И когда тригорские друзья летом 1825 года уехали на некоторое время в Ригу, поэт тосковал по ним и писал П. А. Осиповой: «...хоть оно (Тригорское. — В. Б.) и опустело сейчас, все же составляет мое утешение. С нетерпением ожидаю от вас вестей — пишите мне, умоляю вас. Излишне говорить вам о моей почтительной дружбе и вечной моей признательности. Шлю Вам привет из глубины души».

А всего через четыре дня после этого, 29 июля 1825 года, он писал ей же: «Вчера я посетил Тригорский замок, сад, библиотеку. Уединение его поистине поэтично, так как оно полно вами и воспоминаниями о вас. Его милым хозяйкам следовало бы поскорее вернуться туда, но желание это слишком отзывается моим фамильным эгоизмом; если вам весело в Риге, развлекайтесь и вспоминайте иногда тригорского (т. е. михайловского) изгнанника — вы видите, я, по старой привычке, путаю и наши жилища».

Через две недели в письме к П. А. Осиповой Пушкин, свидетельствуя свое уважение ее семейству, снова писал: «Не знаю, что ждет меня в будущем, но знаю, что чувства,, которые я к вам питаю, останутся навеки неизменными».

И в то время, когда Пушкину казалось, что вот-вот должны свершиться планы его бегства за границу, он писал в стихотворении «П. А. Осиповой» о своей неизменной привязанности к Тригорскому и искренней дружбе к его обитателям:

Но и в дали, в краю чужом

Я буду мыслию всегдашней

Бродить Тригорского кругом,

В лугах, у речки, над холмом,

В саду под сенью лип домашней.

Когда померкнет ясный день,

Одна из глубины могильной

Так иногда в родную сень

Летит тоскующая тень

На милых бросить взор умильный.


Прочная привязанность и дружба Пушкина к Осиповым-Вульф не была порождением вынужденного сближения «во мраке заточенья». Об этом говорит то, что поэт до самой своей смерти был в переписке с П. А. Осиповой, он с радостью встречался с тригорскими друзьями, искал этих встреч.
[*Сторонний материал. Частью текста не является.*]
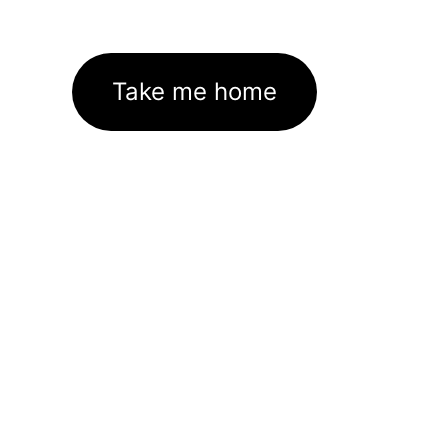
Take me home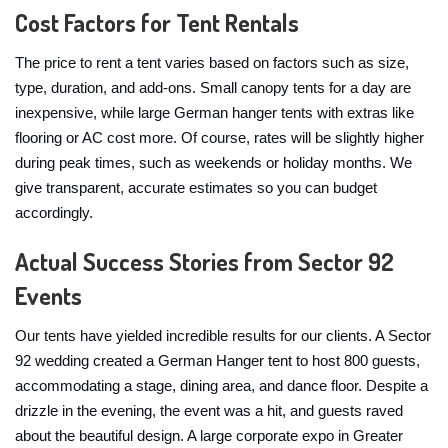
Cost Factors for Tent Rentals
The price to rent a tent varies based on factors such as size,
type, duration, and add-ons. Small canopy tents for a day are
inexpensive, while large German hanger tents with extras like
flooring or AC cost more. Of course, rates will be slightly higher
during peak times, such as weekends or holiday months. We
give transparent, accurate estimates so you can budget
accordingly.
Actual Success Stories from Sector 92
Events
Our tents have yielded incredible results for our clients. A Sector
92 wedding created a German Hanger tent to host 800 guests,
accommodating a stage, dining area, and dance floor. Despite a
drizzle in the evening, the event was a hit, and guests raved
about the beautiful design. A large corporate expo in Greater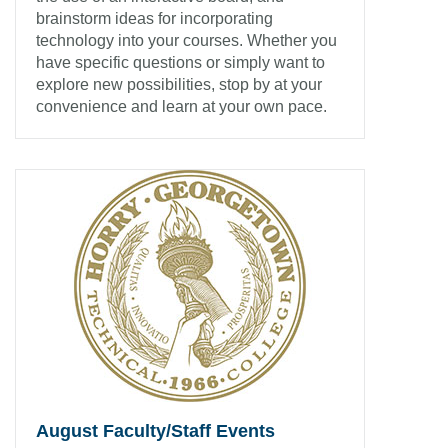
brainstorm ideas for incorporating
technology into your courses. Whether you
have specific questions or simply want to
explore new possibilities, stop by at your
convenience and learn at your own pace.
August Faculty/Staff Events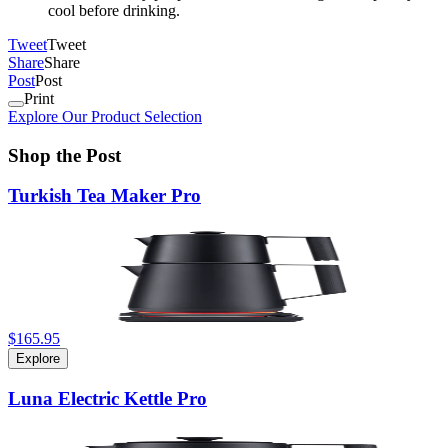
cool before drinking.
Tweet
Tweet
Share
Share
Post
Post
Print
Explore Our Product Selection
Shop the Post
Turkish Tea Maker Pro
$165.95
Explore
Luna Electric Kettle Pro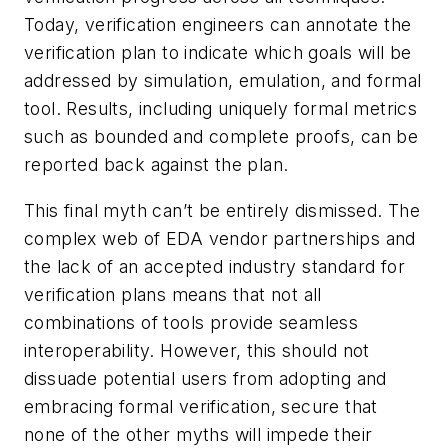
Today, verification engineers can annotate the
verification plan to indicate which goals will be
addressed by simulation, emulation, and formal
tool. Results, including uniquely formal metrics
such as bounded and complete proofs, can be
reported back against the plan.
This final myth can’t be entirely dismissed. The
complex web of EDA vendor partnerships and
the lack of an accepted industry standard for
verification plans means that not all
combinations of tools provide seamless
interoperability. However, this should not
dissuade potential users from adopting and
embracing formal verification, secure that
none of the other myths will impede their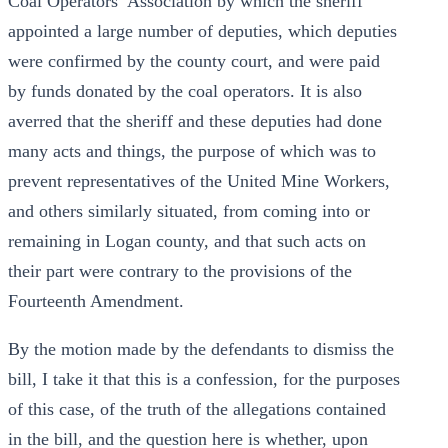
Coal Operators’ Association by which the sheriff
appointed a large number of deputies, which deputies
were confirmed by the county court, and were paid
by funds donated by the coal operators. It is also
averred that the sheriff and these deputies had done
many acts and things, the purpose of which was to
prevent representatives of the United Mine Workers,
and others similarly situated, from coming into or
remaining in Logan county, and that such acts on
their part were contrary to the provisions of the
Fourteenth Amendment.
By the motion made by the defendants to dismiss the
bill, I take it that this is a confession, for the purposes
of this case, of the truth of the allegations contained
in the bill, and the question here is whether, upon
Знаменательно и то, что вскоре после освобождения из ссылки, когда, казалось, Пушкин не до конца еще насладился обретенной свободой, общением со столичным обществом, он в письме Осиповой недвусмысленно говорит о превосходстве, нравственном и умственном, тригорских друзей над представителями изысканного столичного общества: «...пошлость и глупость обеих наших столиц равны, хотя и различны, и так как я притязаю на беспристрастие, то скажу, что, если бы мне дали выбирать между обеими, я выбрал бы Тригорское...»

Это письмо поэт заключил словами: «...от всего сердца приветствую вас и всех ваших», и позже в каждом письме, адресованном в Тригорское, он неизменно приветствует «от всего сердца» все милое ему семейство.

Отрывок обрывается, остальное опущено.